Not for £350 they didnt!


----------



## kpkpkp (Dec 1, 2007)

Erm I have the invoice in the car - So I think they did.

I am clearly better at negotiation than you!!!

:bawling:

Kp


----------



## Jacey Boy (Apr 24, 2005)

kpkpkp said:


> Erm I have the invoice in the car - So I think they did.
> 
> I am clearly better at negotiation than you!!!
> 
> ...


LOL no I was replying to the guy who asked if Westover did it:thumbsup:


----------



## kpkpkp (Dec 1, 2007)

LOL - My bad.

It was not Westovers but if you ask Gerard they are now offering it as a service after seeing mine done - that said they found the people to do it, paid them on my behalf, QCd the work.

So they sort of did.

Kp


----------



## Jacey Boy (Apr 24, 2005)

Yeah but not for £350, £3500 maybe!!:bawling:


----------



## charles charlie (May 3, 2008)

kpkpkp said:


> Charles
> 
> My filter system cost twice that but lasts about 30 times longer so may be well worth a look at . . . . .
> 
> ...


I'd looked at those systems but decided upon the smaller sized system.

I think I may invest in one of those when my house gets done up this year.


----------



## Henry 145 (Jul 15, 2009)

Jacey Boy said:


> Yeah but not for £350, £3500 maybe!!:bawling:


Strange they offered me the same price as KP...clearly Gerard likes KP and I!!


----------



## stealth (Jul 6, 2004)

charles charlie said:


> 2 easy ways to stop that..
> 
> 1. Buy one of these to filter the crap out of your tap water..
> 
> ...




Thanks will look into that ,used to use that One on tv the flash thing ,that worked and left no marks so no need to leather down .Bad thing was filters needed changes a lot .cheers mate


----------



## kpkpkp (Dec 1, 2007)

Henry 145 said:


> Strange they offered me the same price as KP...clearly Gerard likes KP and I!!


It is because we defected from the land of Pork and I reckon that means extra brownie points if you are a GTR salesmen.

Kp


----------



## Trev (Nov 1, 2003)

Wheels look great and make the car look stunning IMHO.


----------



## charles charlie (May 3, 2008)

stealth said:


> Thanks will look into that ,used to use that One on tv the flash thing ,that worked and left no marks so no need to leather down .Bad thing was filters needed changes a lot .cheers mate


I've had that eco-one thing for 12 months now and used it alot. If you get one of these for your tap...

Gardena twin tap connector

then you can just add the eco-one to one side with a quick release hose connector on the end.
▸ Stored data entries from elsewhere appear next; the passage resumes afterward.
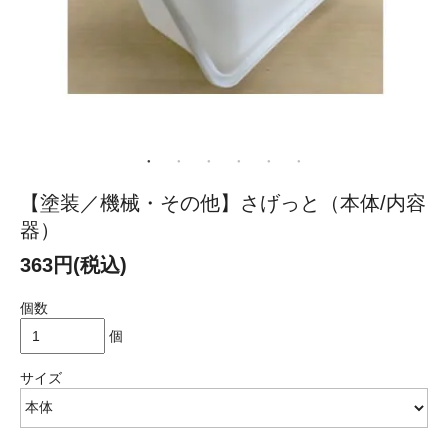
【塗装／機械・その他】さげっと（本体/内容
器）
363円(税込)
個数
個
サイズ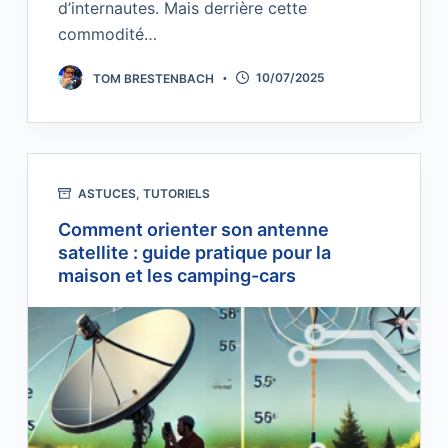
d’internautes. Mais derrière cette
commodité…
TOM BRESTENBACH
10/07/2025
ASTUCES
,
TUTORIELS
Comment orienter son antenne
satellite : guide pratique pour la
maison et les camping-cars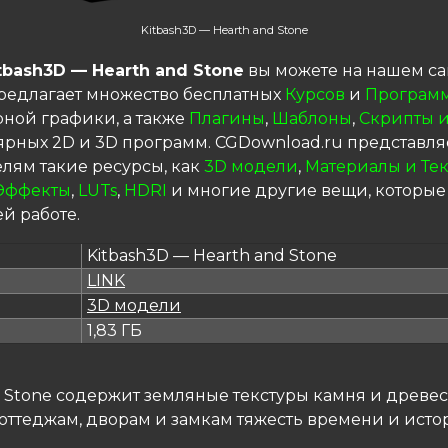
Kitbash3D — Hearth and Stone
tbash3D — Hearth and Stone
вы можете на нашем са
редлагает множество бесплатных
Курсов
и
Програм
ной графики, а также
Плагины
,
Шаблоны
,
Скрипты и
ярных 2D и 3D программ. CGDownload.ru представля
елям такие ресурсы, как
3D модели
,
Материалы и Те
Эффекты
,
LUTs
,
HDRI
и многие другие вещи, которые
й работе.
Kitbash3D — Hearth and Stone
LINK
я
3D модели
1,83 ГБ
d Stone содержит земляные текстуры камня и древе
оттеджам, дворам и замкам тяжесть времени и исто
That way you can just swap your hose over after washing and rinsing, and just use the filter to wash off the tap water at the end

Happy days!


----------



## johnhanton57 (May 2, 2009)

Use the local car wash at Asda...works fine


----------



## kpkpkp (Dec 1, 2007)

johnhanton57 said:


> Use the local car wash at Asda...works fine



How dare you blaspheme with words of the devil in this holy place.

Kp


----------



## Naranja (Dec 4, 2008)

kpkpkp said:


> How dare you blaspheme with words of the devil in this holy place.
> 
> Kp


What, Asda?


----------



## kpkpkp (Dec 1, 2007)

CAR WASH!!!!!

Kp


----------



## johnhanton57 (May 2, 2009)

What can i sAY...car wash proven on many trails to be better than hand wash..........good wax before winter then down to Asda between salt coats. Then pray for Dry black top and DRIVE HARD


----------



## kpkpkp (Dec 1, 2007)

Where was this proven - they whip the paint, damage clear coat and with nice wheels often trash them badly.

I am stuck to see what is good about them.

Kp


----------



## Naranja (Dec 4, 2008)

kpkpkp said:


> CAR WASH!!!!!
> 
> Kp


Quite right. AND Asda surely!!


----------



## charles charlie (May 3, 2008)

You'll never catch me in a car wash of any sort, even the hand ones.

I've seen guys drop sponges and pick them straight up again.

Scratch central!


----------



## stealth (Jul 6, 2004)

charles charlie said:


> I've had that eco-one thing for 12 months now and used it alot. If you get one of these for your tap...
> 
> Gardena twin tap connector
> 
> ...




Thanks for the info will go for both these I think as the water in my area is bloody hard and leaves terrible water marks on cars as well as f**ks up kettles and washing machines all the time .I dont think Calgon will be much use on the GTR


----------



## johnhanton57 (May 2, 2009)

kpkpkp said:


> Where was this proven - they whip the paint, damage clear coat and with nice wheels often trash them badly.
> 
> I am stuck to see what is good about them.
> 
> Kp


Saw it some time back oin a consumer program...........anyway it's only paint


----------



## bhp (Sep 13, 2008)

i have been looking into water filteration systems over the last few days for the whole house but can't make a decision on one, any suggestions?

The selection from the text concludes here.